AdaCBM: An Adaptive Concept Bottleneck Model for Explainable and Accurate Diagnosis
Townim F. Chowdhury, Vu Minh Hieu Phan, Kewen Liao, Minh-Son To,, Yutong Xie, Anton van den Hengel, Johan W. Verjans, and Zhibin Liao

TL;DR
This paper introduces AdaCBM, an adaptive module that improves medical diagnosis accuracy and explainability by bridging CLIP and CBM models, addressing transfer learning limitations in medical imaging.
Contribution
The paper proposes an innovative adaptive module between CLIP and CBM, enhancing classification performance while maintaining explainability in medical diagnosis tasks.
Findings
Enhanced classification accuracy in medical imaging.
Preserved explainability through concept bottleneck models.

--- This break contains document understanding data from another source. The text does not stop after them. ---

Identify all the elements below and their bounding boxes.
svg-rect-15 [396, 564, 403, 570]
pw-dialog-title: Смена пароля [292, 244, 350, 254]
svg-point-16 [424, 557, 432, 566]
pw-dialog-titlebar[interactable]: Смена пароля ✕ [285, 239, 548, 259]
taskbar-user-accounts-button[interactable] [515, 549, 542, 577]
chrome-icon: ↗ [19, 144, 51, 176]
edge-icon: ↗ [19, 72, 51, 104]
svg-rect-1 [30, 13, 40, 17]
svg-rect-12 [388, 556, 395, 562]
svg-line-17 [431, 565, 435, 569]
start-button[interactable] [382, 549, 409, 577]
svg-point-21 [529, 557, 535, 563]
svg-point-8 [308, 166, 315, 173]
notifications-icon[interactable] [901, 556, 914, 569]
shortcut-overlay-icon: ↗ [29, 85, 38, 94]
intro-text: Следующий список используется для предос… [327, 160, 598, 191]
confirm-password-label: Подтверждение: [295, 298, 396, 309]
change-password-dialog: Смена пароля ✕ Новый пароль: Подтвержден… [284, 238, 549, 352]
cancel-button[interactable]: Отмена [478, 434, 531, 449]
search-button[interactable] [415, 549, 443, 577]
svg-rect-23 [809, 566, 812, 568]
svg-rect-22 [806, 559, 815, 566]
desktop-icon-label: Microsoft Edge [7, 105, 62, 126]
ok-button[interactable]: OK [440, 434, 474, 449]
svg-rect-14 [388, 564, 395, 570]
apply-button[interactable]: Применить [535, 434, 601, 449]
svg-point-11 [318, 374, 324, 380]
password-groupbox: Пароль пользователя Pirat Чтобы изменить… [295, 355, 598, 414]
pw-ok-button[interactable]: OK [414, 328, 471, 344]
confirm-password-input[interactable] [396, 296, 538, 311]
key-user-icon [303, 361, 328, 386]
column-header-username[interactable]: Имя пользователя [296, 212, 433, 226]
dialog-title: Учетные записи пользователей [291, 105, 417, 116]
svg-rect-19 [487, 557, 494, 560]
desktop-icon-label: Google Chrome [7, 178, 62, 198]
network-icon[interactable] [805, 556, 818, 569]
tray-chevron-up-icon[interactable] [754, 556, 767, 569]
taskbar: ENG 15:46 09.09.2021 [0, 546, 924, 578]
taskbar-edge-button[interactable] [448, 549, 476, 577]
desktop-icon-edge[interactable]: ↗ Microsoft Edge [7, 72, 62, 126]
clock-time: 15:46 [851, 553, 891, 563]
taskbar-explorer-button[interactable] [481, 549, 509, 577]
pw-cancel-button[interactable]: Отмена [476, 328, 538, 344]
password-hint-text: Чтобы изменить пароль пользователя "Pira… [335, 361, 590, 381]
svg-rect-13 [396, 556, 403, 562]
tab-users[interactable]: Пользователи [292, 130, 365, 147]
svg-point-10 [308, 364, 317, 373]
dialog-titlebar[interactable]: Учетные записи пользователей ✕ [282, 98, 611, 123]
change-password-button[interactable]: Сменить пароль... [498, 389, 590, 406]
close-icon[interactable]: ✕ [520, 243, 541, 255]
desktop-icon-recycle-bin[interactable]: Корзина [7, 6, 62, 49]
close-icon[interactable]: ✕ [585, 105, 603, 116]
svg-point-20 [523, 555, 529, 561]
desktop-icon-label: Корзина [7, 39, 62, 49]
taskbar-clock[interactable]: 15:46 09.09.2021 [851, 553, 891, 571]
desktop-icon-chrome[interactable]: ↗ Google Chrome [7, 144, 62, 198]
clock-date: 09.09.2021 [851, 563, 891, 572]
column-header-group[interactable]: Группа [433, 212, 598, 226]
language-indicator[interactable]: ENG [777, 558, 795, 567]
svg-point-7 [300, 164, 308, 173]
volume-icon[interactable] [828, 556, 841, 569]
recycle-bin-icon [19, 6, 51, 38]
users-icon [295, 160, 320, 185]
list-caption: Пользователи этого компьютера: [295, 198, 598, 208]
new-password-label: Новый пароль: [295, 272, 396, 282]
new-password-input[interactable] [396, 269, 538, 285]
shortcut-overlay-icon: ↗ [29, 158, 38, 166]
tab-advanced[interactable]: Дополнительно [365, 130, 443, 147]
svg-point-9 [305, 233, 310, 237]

Effective bridging of source and target domains.
Abstract
The integration of vision-language models such as CLIP and Concept Bottleneck Models (CBMs) offers a promising approach to explaining deep neural network (DNN) decisions using concepts understandable by humans, addressing the black-box concern of DNNs. While CLIP provides both explainability and zero-shot classification capability, its pre-training on generic image and text data may limit its classification accuracy and applicability to medical image diagnostic tasks, creating a transfer learning problem. To maintain explainability and address transfer learning needs, CBM methods commonly design post-processing modules after the bottleneck module. However, this way has been ineffective. This paper takes an unconventional approach by re-examining the CBM framework through the lens of its geometrical representation as a simple linear classification system. The analysis uncovers that…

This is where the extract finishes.